The University of Chicago pioneered the concept of the Data Science for Social Good Summer Fellowship, which continues to spread in the academic setting with similar programs now offered at Georgia Tech and the University of Washington. Corporations and research organizations, like Two Sigma and Draper Laboratory, are following suit. Bloomberg hosts an annual conference on the topic. DataKind is a nonprofit that connects NGOs with volunteer teams to conduct projects in their spare time—this is how I worked on the Simpa project and another project using satellite image analysis of Kenyan households’ roofs to estimate poverty. DrivenData conducts online competitions to solve social good problems.

Fundamental signal processing theory and methods, when applied to non-traditional application areas, can change the world for the better. We have a unique opportunity to talk with NGOs, understand their most pressing needs, and use signal and information processing tools to create appropriate solutions.  This is not a pipe dream but a reality.

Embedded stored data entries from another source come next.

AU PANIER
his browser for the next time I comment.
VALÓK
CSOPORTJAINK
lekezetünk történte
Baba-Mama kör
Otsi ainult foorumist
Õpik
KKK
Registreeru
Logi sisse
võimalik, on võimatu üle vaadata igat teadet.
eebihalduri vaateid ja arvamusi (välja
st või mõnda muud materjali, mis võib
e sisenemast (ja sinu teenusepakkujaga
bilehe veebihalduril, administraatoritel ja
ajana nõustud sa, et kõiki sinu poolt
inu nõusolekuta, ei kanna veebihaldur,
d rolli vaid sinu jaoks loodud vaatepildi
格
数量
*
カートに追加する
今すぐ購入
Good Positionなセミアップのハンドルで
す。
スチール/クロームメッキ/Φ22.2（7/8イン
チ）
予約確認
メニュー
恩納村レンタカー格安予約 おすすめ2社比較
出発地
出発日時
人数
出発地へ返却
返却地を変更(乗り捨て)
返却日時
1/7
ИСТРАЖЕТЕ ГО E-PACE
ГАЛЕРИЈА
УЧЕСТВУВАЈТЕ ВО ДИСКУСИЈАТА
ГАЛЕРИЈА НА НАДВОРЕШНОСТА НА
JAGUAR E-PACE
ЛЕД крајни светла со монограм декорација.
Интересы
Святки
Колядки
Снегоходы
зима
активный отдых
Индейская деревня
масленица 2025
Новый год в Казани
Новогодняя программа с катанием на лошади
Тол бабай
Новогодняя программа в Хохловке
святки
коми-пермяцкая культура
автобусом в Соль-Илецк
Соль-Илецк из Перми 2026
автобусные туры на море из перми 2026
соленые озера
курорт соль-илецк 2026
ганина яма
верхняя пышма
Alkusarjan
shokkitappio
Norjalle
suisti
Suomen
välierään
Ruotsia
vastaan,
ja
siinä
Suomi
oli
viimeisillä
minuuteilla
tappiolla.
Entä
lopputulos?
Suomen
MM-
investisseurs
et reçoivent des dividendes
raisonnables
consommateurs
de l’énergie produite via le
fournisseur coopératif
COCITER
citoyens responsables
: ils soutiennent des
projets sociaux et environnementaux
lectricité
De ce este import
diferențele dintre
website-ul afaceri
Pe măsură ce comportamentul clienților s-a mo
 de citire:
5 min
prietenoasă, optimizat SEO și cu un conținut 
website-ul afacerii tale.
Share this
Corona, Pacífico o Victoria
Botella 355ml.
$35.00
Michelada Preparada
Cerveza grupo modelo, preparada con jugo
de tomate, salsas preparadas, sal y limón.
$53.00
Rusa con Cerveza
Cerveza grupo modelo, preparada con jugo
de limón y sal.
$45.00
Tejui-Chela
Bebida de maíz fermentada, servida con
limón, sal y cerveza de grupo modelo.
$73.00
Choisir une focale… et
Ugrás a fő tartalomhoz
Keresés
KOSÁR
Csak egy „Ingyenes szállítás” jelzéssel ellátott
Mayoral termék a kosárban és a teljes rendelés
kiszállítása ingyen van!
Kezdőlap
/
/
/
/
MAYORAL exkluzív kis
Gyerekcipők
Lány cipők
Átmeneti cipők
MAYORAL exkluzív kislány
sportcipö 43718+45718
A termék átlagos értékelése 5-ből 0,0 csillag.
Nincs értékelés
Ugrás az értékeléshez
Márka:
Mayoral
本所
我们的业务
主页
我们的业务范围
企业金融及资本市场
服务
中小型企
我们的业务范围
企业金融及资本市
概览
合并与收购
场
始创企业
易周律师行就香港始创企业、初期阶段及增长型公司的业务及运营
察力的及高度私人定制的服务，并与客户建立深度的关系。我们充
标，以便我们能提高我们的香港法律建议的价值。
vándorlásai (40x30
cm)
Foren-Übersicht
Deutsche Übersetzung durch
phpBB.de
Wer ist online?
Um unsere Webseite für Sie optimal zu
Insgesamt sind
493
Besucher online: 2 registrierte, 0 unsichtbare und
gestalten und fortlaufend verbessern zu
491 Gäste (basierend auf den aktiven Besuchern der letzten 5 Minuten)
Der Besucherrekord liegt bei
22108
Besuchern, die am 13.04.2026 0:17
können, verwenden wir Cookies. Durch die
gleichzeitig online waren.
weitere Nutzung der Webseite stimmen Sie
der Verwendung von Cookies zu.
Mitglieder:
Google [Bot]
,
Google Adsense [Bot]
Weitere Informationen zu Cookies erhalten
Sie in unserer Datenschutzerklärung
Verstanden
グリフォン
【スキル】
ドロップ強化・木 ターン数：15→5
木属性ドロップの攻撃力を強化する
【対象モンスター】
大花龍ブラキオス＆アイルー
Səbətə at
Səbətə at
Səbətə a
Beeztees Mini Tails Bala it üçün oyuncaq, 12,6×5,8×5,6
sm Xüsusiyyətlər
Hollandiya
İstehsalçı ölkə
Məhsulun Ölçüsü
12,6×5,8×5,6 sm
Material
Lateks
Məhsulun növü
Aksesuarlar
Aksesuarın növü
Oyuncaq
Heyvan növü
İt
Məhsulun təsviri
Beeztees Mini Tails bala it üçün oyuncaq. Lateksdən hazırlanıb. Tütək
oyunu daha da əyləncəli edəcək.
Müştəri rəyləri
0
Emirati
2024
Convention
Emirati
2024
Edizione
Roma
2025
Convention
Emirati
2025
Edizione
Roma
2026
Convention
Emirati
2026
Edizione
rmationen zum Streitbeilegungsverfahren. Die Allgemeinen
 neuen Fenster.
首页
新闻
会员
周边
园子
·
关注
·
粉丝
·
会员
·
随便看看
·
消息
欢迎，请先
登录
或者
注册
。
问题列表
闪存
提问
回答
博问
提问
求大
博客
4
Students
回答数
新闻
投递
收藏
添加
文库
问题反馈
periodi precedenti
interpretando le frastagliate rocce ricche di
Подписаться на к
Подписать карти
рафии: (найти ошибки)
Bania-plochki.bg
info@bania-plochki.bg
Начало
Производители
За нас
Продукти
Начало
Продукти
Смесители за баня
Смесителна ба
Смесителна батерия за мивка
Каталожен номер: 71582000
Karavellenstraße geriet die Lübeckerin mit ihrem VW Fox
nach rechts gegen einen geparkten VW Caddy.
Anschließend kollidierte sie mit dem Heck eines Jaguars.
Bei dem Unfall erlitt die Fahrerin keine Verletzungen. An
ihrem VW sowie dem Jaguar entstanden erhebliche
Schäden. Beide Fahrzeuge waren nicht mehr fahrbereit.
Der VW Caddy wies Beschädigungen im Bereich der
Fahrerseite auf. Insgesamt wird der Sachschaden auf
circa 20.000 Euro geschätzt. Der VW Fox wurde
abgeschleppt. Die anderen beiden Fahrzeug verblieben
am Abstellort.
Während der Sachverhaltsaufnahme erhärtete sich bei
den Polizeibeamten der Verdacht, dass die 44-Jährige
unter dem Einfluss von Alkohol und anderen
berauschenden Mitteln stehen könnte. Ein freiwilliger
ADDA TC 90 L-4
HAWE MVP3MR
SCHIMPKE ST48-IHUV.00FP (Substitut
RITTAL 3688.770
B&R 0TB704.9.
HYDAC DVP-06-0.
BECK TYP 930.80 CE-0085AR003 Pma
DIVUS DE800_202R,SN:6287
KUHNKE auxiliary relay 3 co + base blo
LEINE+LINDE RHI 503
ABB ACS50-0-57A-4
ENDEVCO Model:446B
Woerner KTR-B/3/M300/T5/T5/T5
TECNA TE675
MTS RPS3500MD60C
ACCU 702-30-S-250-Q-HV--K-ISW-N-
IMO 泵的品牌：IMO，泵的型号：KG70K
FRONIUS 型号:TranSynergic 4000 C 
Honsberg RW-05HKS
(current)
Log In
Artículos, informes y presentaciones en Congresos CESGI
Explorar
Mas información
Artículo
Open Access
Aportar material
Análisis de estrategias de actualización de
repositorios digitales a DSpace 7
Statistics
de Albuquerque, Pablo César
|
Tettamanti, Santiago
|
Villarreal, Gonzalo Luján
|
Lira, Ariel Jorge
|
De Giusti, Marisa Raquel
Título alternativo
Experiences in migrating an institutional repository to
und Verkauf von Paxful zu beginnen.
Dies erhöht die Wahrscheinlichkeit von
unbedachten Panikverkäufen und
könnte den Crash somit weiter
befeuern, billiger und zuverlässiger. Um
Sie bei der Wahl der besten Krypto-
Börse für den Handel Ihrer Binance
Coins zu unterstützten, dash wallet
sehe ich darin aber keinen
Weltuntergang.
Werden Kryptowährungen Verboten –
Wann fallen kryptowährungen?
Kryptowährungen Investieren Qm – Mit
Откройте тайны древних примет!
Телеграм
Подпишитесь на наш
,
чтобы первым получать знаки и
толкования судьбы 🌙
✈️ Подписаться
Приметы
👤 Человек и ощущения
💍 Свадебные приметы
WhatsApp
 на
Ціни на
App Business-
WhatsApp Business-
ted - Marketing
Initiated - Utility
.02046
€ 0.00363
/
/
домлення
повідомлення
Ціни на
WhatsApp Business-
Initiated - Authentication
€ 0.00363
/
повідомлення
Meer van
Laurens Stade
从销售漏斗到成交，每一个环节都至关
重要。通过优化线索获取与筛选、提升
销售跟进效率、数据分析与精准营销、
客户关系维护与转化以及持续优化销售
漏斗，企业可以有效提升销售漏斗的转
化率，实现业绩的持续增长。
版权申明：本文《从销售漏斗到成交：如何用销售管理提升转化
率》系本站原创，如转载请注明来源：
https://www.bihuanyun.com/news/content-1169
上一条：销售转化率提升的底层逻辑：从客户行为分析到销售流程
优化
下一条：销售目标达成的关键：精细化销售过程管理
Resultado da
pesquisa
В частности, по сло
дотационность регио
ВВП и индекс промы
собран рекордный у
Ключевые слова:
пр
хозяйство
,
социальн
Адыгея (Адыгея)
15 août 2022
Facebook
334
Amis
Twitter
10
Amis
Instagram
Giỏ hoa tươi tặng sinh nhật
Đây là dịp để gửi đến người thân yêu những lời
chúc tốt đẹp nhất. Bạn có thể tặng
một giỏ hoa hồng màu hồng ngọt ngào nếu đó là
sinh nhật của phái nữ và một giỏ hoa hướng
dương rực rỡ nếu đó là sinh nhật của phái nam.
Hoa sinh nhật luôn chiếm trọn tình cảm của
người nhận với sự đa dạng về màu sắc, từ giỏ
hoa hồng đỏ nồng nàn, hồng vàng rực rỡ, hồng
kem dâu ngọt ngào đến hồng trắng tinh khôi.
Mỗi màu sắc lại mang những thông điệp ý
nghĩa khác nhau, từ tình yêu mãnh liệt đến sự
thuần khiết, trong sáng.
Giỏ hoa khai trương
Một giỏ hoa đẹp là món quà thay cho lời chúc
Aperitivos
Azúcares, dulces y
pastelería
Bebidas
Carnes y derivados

Acknowledgment: This article originally appeared in the online blog of the IEEE Signal Processing Society on 7 February 2017.

Author: Kush R. Varshney (krvarshn[at]us.ibm[dot]com) received his B.S. degree (magna cum laude) in electrical and computer engineering with honors from Cornell University in 2004. He received his S.M. degree in 2006 and his Ph.D. degree in 2010, both in electrical engineering and computer science from the Massachusetts Institute of Technology. He is a research staff member and manager in the Data Science Department at the IBM Thomas J. Watson Research Center. He also codirects the IBM Social Good Fellowship Program.